I’ve taken up this new thing. I’m hiking. I’m just a novice mucking about on well-marked trails in state parks, but almost without any control, I keep going out there. (click the blog title for some pics.)
Today, I tried something different. I went on a Tuesday in October. It was eerily isolating and somewhat disturbing when the leaf cover on the trail was so thick that I actually lost the trail briefly. I sufficiently freaked myself out. But, I will go back.
Being on my own, calling my own shots without being accountable to anyone… whether real or imagined… is a new thing. And for some reason, I’m expressing my newfound freedom in the state parks. How auspicious that I should go today… it would have been my 7-year wedding anniversary.
There was a time when October 1st hit and I went over the edge. There was Halloween, my anniversary, the cool weather, the leaves, my mom and dads anniversary—and it was one of the busiest times at work! Not enough weekends or plans or hours for errands and tasks! I never felt like I was really enjoying this sacred month.

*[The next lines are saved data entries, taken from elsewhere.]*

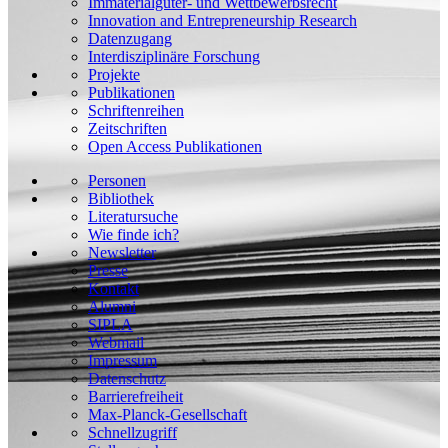
Immaterialgüter- und Wettbewerbsrecht
Innovation and Entrepreneurship Research
Datenzugang
Interdisziplinäre Forschung
Projekte
Publikationen
Schriftenreihen
Zeitschriften
Open Access Publikationen
Personen
Bibliothek
Literatursuche
Wie finde ich?
Newsletter
Presse
Kontakt
Alumni
SIPLA
Webmail
Impressum
Datenschutz
Barrierefreiheit
Max-Planck-Gesellschaft
Schnellzugriff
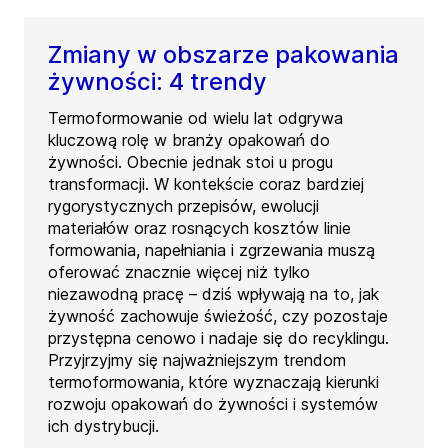
Zmiany w obszarze pakowania
żywności: 4 trendy
Termoformowanie od wielu lat odgrywa
kluczową rolę w branży opakowań do
żywności. Obecnie jednak stoi u progu
transformacji. W kontekście coraz bardziej
rygorystycznych przepisów, ewolucji
materiałów oraz rosnących kosztów linie
formowania, napełniania i zgrzewania muszą
oferować znacznie więcej niż tylko
niezawodną pracę – dziś wpływają na to, jak
żywność zachowuje świeżość, czy pozostaje
przystępna cenowo i nadaje się do recyklingu.
Przyjrzyjmy się najważniejszym trendom
termoformowania, które wyznaczają kierunki
rozwoju opakowań do żywności i systemów
ich dystrybucji.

It is now more than halfway through October, and I have to admit that it has been the most action packed, exciting and delicious one so far. Not only have I done a laundry list of fun and fabulous things, but I’ve done them at my pace either alone or with people I care about and with no self constructed monkey on my back.
I don’t think that I’ve ever been this content—all the way to my bones. Sure, there is this and that I should be doing, sleeping more for one. I have problems, not so small, nagging at me. But, the end total is serenity. I’ve never been so in the present, so relaxed, so clear.
Even when I went into a panic this morning, when I realized that I was utterly alone on the trail, it wasn’t a panic that maintained control. The noise that rose up in my brain quickly subsided and I heard the blue jays and the titmouse.
That was when I knew that it was all going to be okay.